After a cold night, the gift of clarity: a mote of drifting cattail down visible at 100 yards. A raven croaking on high is echoed by a crow.
Trapped in a tree, two balloons bearing a picture of a basketball and the name of a school west of Pittsburgh rub their Mylar skins together.
Sun through thin clouds—dim as a lizard’s third eye. A red-tailed hawk drifts past without flapping.
Deep blue sky. The distant rumble of a freight train heading west. The one remaining snowbank in the yard looks permanent as marble.
The banks of moss above the road shine bright after last night’s rain. Two chickadees sing their spring songs as snowflakes fill the air.
Dull light through a heavy cloud ceiling. A red-bellied woodpecker and mourning dove take turns calling, first dirge, then ululation.
A Carolina wren yells from the balustrade while his mate rummages around inside the old hornets’ nest.
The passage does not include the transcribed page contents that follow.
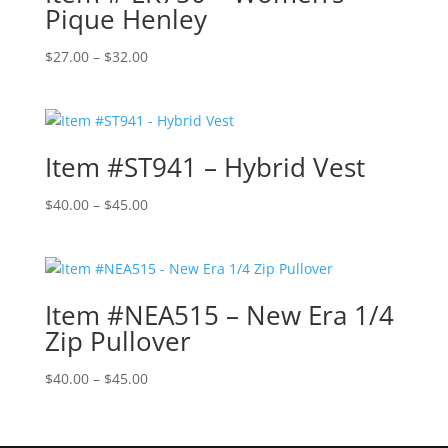
Pique Henley
Price
$
27.00
–
$
32.00
range:
$27.00
through
$32.00
Item #ST941 – Hybrid Vest
Price
$
40.00
–
$
45.00
range:
$40.00
through
$45.00
Item #NEA515 – New Era 1/4
Zip Pullover
Price
$
40.00
–
$
45.00
range:
$40.00
through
The sky slowly turns white.
Warm enough for a ladybug to walk at half speed. The distant croak of a raven. A cloud comes over the ridge, towing its shadow.
Not as cold today—nor as loud, the main pulse of meltwater having passed. I watch a pair of amorous nuthatches flit from tree to tree.
Clear and cool. Snow is mostly gone from the hillside, but the newly uncovered leaf duff is still damp and flattened, shining in the sun.